LIQUIDITY AND CAPITAL RESOURCES

We believe we have adequate resources to fund ongoing operations and future capital expenditures. These resources include cash balances, liquid assets, operating cash flows, access to debt capital markets, and available borrowing capacity under existing credit facilities. Our borrowing costs can be impacted by short-term and long-term debt ratings assigned by independent credit rating agencies, as well as the market rates for interest. Our operating cash flows and access to capital markets can be impacted by macroeconomic factors outside of our control.



27


Operating Cash Flows

During the six months ended June 30, 2013, net cash provided by operating activities was $91.7 million, compared with $107.0 million for the same period in 2012. The $15.3 million decrease in net cash provided by operating activities was driven by:

A $50.0 million payment in 2013 for the early termination of a tolling agreement in connection with the purchase of Fox Energy Company LLC.

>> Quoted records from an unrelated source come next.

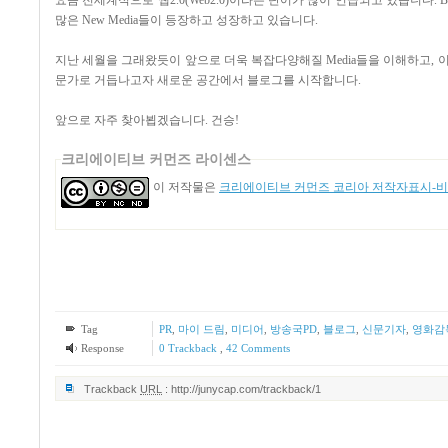
요즘 전세계적으로 웹2.0(Web2.0)이라는 단어가 많이 언급되고 있습니다. Blog, Podcast, Wik
많은 New Media들이 등장하고 성장하고 있습니다.
지난 세월을 그래왔듯이 앞으로 더욱 복잡다양해질 Media들을 이해하고, 
문가로 거듭나고자 새로운 공간에서 블로그를 시작합니다.
앞으로 자주 찾아뵙겠습니다. 건승!
크리에이티브 커먼즈 라이센스
이 저작물은
크리에이티브 커먼즈 코리아 저작자표시-비영
Tag
PR
,
마이 드림
,
미디어
,
방송국PD
,
블로그
,
신문기자
,
영화감
Response
0 Trackback
,
42
Comments
Trackback
URL
:
http://junycap.com/trackback/1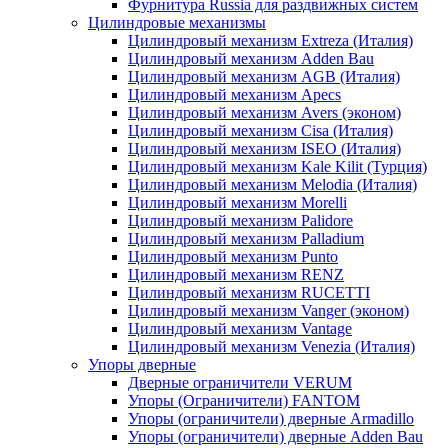
Фурнитура Russia для раздвижных систем
Цилиндровые механизмы
Цилиндровый механизм Extreza (Италия)
Цилиндровый механизм Adden Bau
Цилиндровый механизм AGB (Италия)
Цилиндровый механизм Apecs
Цилиндровый механизм Avers (эконом)
Цилиндровый механизм Cisa (Италия)
Цилиндровый механизм ISEO (Италия)
Цилиндровый механизм Kale Kilit (Турция)
Цилиндровый механизм Melodia (Италия)
Цилиндровый механизм Morelli
Цилиндровый механизм Palidore
Цилиндровый механизм Palladium
Цилиндровый механизм Punto
Цилиндровый механизм RENZ
Цилиндровый механизм RUCETTI
Цилиндровый механизм Vanger (эконом)
Цилиндровый механизм Vantage
Цилиндровый механизм Venezia (Италия)
Упоры дверные
Дверные ограничители VERUM
Упоры (Ограничители) FANTOM
Упоры (ограничители) дверные Armadillo
Упоры (ограничители) дверные Adden Bau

A $22.1 million decrease in cash generated from inventory driven by an increase in cash used to purchase natural gas that was injected into storage. The increase was driven by higher natural gas prices in 2013.

A $21.5 million decrease in cash received from income taxes, driven by refunds received in 2012 due to changes in estimated payments made for the prior year. 

A $7.6 million period-over-period decrease in customer prepayments and credit balances.

These decreases were partially offset by:

A $71.5 million decrease in contributions to pension and other postretirement benefit plans.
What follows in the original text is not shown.